There are cost benefits to being an OEM, from a product development standpoint. One of the big pros is that you will have few if any costs associated with researching, designing and testing new products – clients will bring their ideas to you, and you just have to be able to make them.

Additionally, you may not need to upgrade your facility yourself to produce custom products for big clients. A lot of the time, OEMs pass on the cost of new tooling and moulding equipment to their clients in the form of up-front fees, or by building them into their pricing. Of course, this may mean they have more leverage over your facility and can demand that you only use the equipment to service their needs, but even in that scenario you’re getting an upgrade that you pay comparatively little for.

The flip side, however, is that there are a lot of OEMs on the market. The global healthcare OEM market alone is worth US$250 billion, with 40% of facilities residing in North or South America. That means, right out of the gate, you will have strong competition in a lot of specialist niches and will need to work harder to differentiate yourself and grow your customer base.

The pros and cons of becoming an ODM

As an ODM, you will be able to produce a highly cost-effective facility. Because you get to choose your own products, you can also select and build equipment and processes that best increase the efficiency of producing those products. As you become more experienced and, perhaps, specialised, you will likely be able to continue to improve this efficiency with further upgrades such as automation and specially designed manufacturing software.

Another way to increase cost efficiency is to get really good at selling your white label products to clients. ODMs with white label opportunities can find themselves expanding revenue rapidly compared to other manufacturers as they are able to offer market-ready products to a host of brands without reinventing the wheel for each contract.

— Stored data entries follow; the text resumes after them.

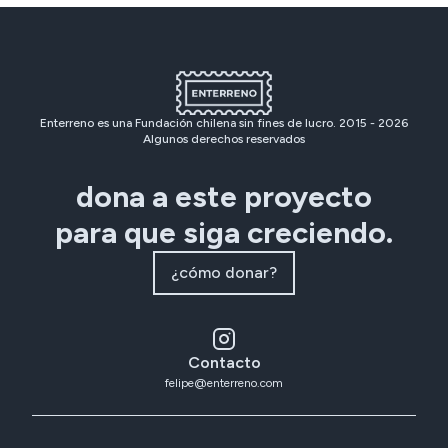
Enterreno es una Fundación chilena sin fines de lucro. 2015 -
2026
Algunos derechos reservados
dona a este proyecto
para que siga creciendo.
¿cómo donar?
Contacto
felipe@enterreno.com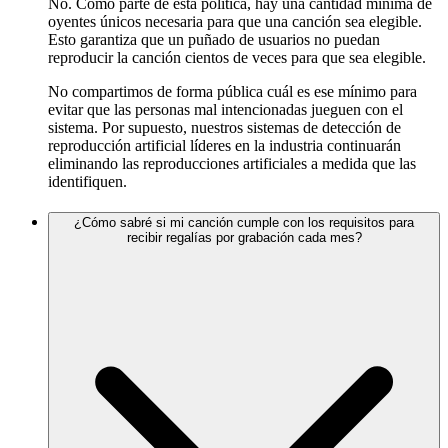
No. Como parte de esta política, hay una cantidad mínima de
oyentes únicos necesaria para que una canción sea elegible.
Esto garantiza que un puñado de usuarios no puedan
reproducir la canción cientos de veces para que sea elegible.
No compartimos de forma pública cuál es ese mínimo para
evitar que las personas mal intencionadas jueguen con el
sistema. Por supuesto, nuestros sistemas de detección de
reproducción artificial líderes en la industria continuarán
eliminando las reproducciones artificiales a medida que las
identifiquen.
¿Cómo sabré si mi canción cumple con los requisitos para
recibir regalías por grabación cada mes?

Of course, it all comes at a cost – and that’s one of the major cons to point out. The up-front costs of becoming an ODM can be steep. Selling your own products means designing them, which means going through the costly R&D process in order to find market opportunities and produce products that you can capitalise on. Then comes the marketing budget, as you seek out clients to purchase those products.

Which is right for my manufacturing business?

This is ‘how long is a piece of string’ question, and you’ll need to identify the right path for your circumstances.

On one hand, the OEM business model enables you to build a specialised facility capable of producing high-quality goods for potentially major brands. By taking this path you can become an expert in your niche and find your business associated with some of your industry’s most beloved products.

On the other hand, the ODM model is more suited for businesses with expertise that goes beyond making products, and have big ideas for their own unique ways to capture market attention. This often suits companies that already have great product ideas but don’t necessarily want to invest the marketing budget in building their own brand. They can package up their unique IP and sell it on to consumers via the brands they already know and love.